PROBLEM REQUIREMENTS
Look through the records below, and copy out every line that holds the string "Desa".

Stored data entries

----

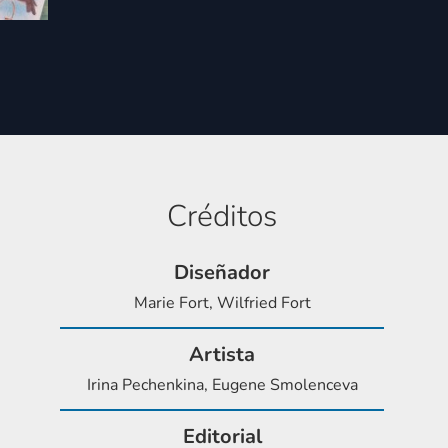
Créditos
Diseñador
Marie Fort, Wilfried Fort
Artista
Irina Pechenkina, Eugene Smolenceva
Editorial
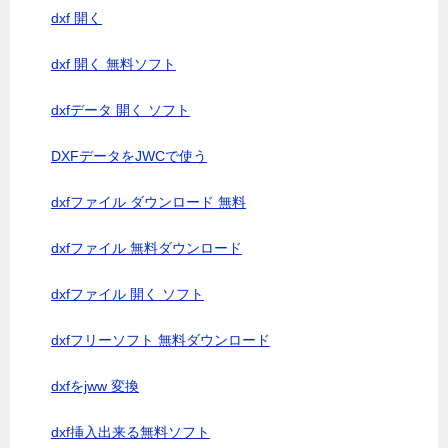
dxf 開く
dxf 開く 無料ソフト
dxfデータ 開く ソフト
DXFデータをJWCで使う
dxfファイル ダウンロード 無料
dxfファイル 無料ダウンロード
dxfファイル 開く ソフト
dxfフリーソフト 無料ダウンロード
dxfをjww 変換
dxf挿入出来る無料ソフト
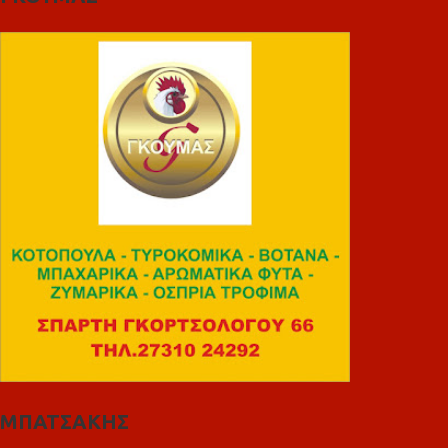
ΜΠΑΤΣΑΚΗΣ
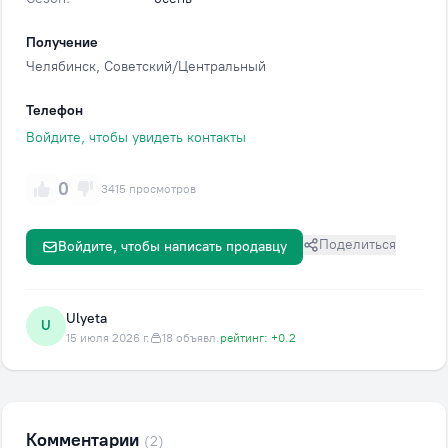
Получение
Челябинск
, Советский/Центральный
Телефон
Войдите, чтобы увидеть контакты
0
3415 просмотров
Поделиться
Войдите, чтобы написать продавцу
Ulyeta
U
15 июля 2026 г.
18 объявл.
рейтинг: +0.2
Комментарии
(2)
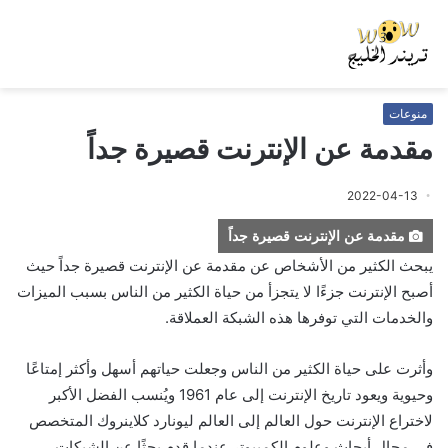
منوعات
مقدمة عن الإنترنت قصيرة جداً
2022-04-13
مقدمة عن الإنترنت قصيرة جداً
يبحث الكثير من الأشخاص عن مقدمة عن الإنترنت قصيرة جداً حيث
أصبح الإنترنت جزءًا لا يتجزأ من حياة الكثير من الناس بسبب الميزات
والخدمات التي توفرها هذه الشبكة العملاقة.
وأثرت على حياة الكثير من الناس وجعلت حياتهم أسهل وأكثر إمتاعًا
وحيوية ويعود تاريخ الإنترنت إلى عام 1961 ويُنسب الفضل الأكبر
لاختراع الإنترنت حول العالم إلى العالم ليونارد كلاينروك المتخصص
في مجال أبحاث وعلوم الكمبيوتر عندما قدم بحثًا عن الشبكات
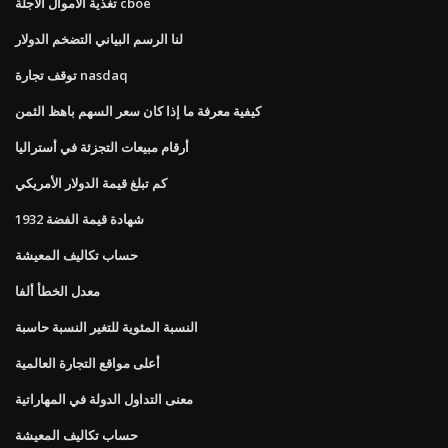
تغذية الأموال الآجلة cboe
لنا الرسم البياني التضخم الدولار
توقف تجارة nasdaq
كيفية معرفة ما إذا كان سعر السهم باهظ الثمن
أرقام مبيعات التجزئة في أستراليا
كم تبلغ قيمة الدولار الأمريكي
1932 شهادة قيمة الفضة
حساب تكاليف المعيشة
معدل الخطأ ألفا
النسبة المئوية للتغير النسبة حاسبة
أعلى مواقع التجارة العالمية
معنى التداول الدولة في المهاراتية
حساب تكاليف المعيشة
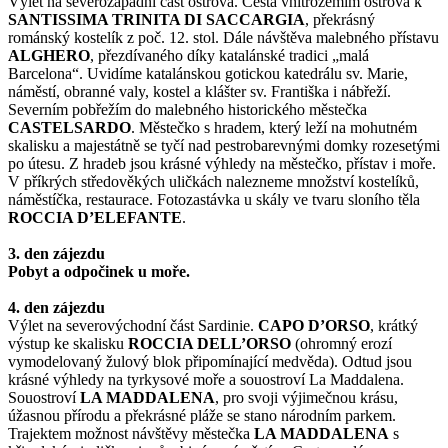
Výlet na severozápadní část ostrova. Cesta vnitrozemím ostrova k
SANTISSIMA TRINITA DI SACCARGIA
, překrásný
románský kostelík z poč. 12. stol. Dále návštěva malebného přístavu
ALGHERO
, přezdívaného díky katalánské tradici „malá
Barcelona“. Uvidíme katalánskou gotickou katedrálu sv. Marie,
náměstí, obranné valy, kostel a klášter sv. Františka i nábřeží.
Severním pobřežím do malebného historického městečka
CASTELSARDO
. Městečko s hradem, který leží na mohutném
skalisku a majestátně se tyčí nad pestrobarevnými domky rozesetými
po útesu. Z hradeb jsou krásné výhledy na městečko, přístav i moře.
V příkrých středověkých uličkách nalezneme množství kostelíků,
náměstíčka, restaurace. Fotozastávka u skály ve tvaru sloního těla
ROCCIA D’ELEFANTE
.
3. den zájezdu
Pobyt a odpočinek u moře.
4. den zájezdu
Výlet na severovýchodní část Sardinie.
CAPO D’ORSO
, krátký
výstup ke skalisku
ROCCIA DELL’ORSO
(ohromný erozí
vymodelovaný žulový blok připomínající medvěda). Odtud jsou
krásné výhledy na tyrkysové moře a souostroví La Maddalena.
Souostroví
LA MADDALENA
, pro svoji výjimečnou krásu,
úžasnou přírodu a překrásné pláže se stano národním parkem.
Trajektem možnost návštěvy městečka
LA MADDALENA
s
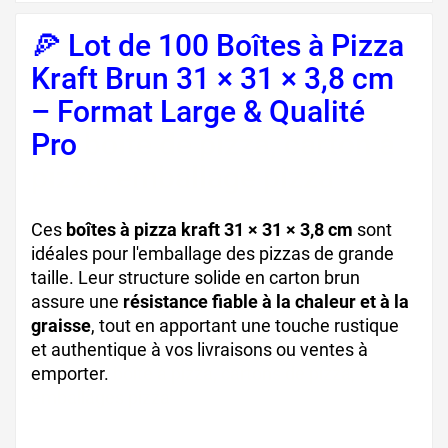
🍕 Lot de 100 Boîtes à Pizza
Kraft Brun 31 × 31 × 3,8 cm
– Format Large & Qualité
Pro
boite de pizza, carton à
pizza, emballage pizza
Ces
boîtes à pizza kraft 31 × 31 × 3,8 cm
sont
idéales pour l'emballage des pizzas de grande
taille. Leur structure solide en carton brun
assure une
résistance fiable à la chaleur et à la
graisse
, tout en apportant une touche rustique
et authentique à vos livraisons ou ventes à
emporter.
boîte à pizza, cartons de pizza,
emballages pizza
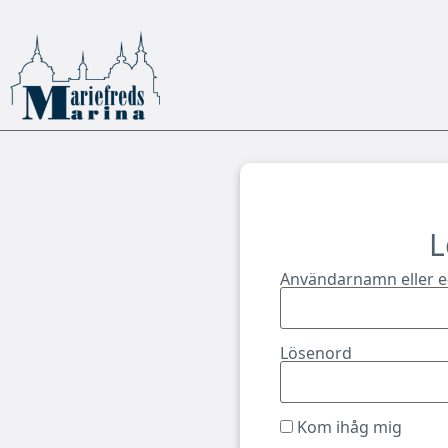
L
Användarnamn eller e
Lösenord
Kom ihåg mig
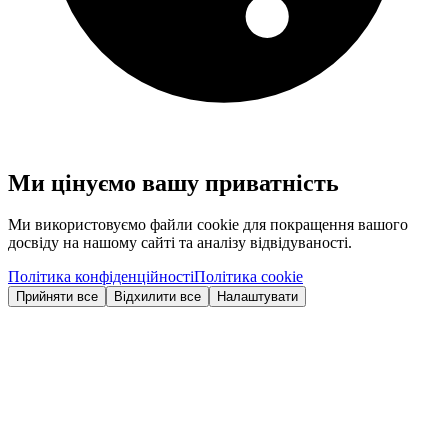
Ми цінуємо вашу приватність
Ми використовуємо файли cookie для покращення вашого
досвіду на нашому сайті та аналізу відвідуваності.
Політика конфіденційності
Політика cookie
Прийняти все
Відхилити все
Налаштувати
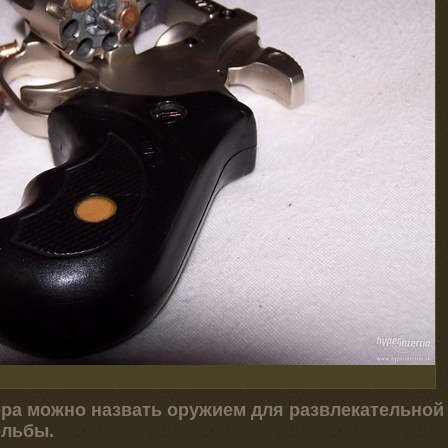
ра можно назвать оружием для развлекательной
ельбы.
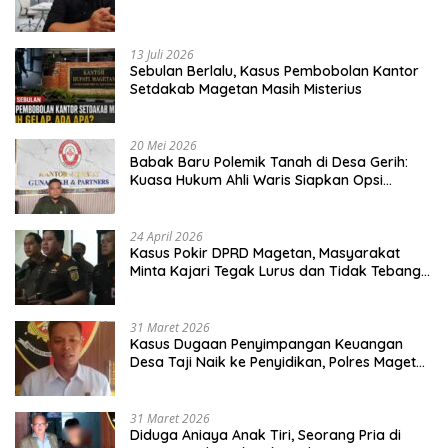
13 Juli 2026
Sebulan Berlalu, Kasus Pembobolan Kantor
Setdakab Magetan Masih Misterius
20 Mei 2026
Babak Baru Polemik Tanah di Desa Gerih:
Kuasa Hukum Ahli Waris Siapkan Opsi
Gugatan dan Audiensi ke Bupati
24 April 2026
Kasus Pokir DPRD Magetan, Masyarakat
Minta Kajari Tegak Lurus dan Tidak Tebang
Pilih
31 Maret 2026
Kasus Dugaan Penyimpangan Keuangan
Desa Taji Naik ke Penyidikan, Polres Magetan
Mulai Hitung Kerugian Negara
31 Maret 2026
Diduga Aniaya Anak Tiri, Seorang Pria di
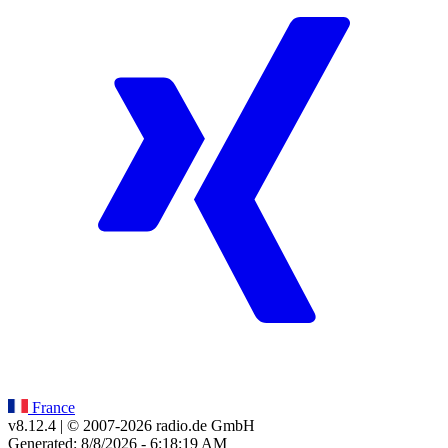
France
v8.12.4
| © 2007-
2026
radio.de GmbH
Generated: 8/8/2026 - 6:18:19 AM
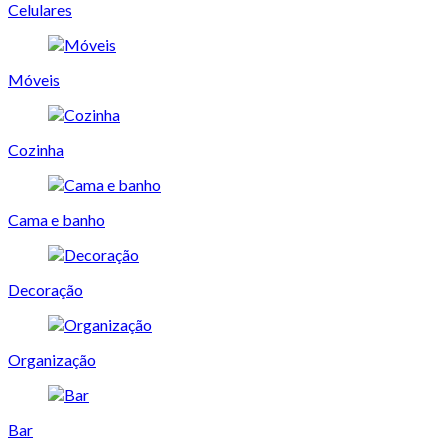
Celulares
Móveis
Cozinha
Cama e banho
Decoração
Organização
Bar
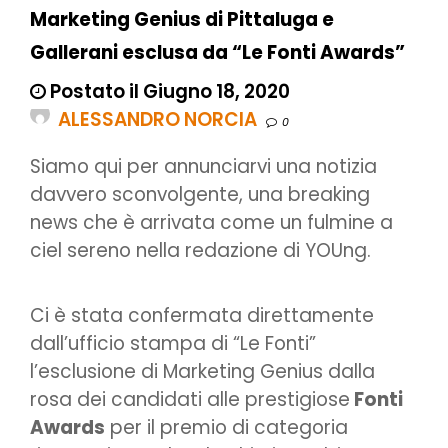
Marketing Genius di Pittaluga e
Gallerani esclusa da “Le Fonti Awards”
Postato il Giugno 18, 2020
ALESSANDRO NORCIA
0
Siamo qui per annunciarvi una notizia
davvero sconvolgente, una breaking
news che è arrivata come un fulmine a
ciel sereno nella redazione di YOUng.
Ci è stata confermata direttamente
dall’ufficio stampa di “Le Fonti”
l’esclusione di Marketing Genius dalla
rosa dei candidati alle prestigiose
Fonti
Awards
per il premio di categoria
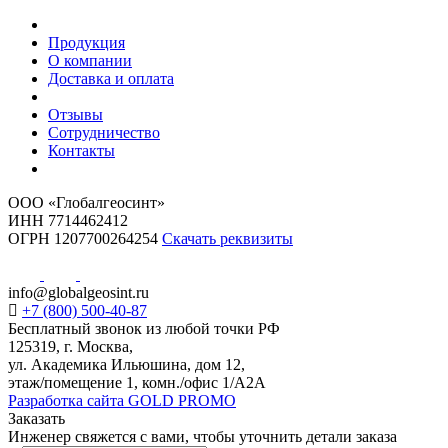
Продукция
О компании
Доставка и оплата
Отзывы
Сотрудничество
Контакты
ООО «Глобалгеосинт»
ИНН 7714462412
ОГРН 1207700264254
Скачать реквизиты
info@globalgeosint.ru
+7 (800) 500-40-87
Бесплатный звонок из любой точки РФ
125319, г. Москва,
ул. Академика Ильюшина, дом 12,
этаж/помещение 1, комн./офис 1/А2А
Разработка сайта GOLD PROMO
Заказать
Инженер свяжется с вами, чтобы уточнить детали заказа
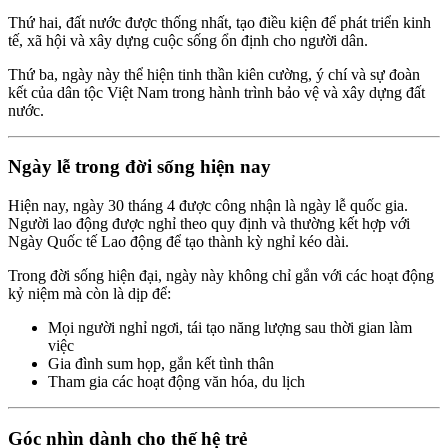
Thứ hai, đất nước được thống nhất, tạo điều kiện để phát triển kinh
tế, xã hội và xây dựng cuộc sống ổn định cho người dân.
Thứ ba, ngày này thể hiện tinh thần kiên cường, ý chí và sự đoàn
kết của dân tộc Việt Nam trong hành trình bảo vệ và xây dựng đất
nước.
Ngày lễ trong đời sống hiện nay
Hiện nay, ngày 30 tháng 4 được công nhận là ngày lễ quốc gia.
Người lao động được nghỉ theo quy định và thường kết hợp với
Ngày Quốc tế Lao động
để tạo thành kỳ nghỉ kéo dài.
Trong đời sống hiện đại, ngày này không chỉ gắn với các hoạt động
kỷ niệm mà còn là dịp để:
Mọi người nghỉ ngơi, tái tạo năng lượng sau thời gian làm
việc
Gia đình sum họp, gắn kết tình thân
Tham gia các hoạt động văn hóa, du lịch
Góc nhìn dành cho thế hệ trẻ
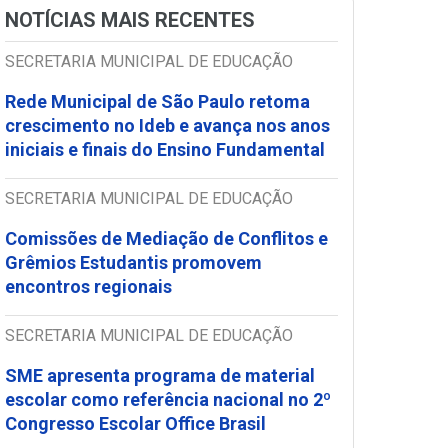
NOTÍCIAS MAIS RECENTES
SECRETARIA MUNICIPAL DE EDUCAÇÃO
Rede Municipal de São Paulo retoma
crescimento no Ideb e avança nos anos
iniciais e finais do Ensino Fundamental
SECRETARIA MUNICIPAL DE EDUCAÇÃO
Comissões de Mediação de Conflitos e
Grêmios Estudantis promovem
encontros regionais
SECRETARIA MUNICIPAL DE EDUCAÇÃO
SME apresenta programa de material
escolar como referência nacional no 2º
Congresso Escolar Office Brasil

----

EXPECTED OUTPUT
Babak Baru Polemik Tanah di Desa Gerih:
Desa Taji Naik ke Penyidikan, Polres Magetan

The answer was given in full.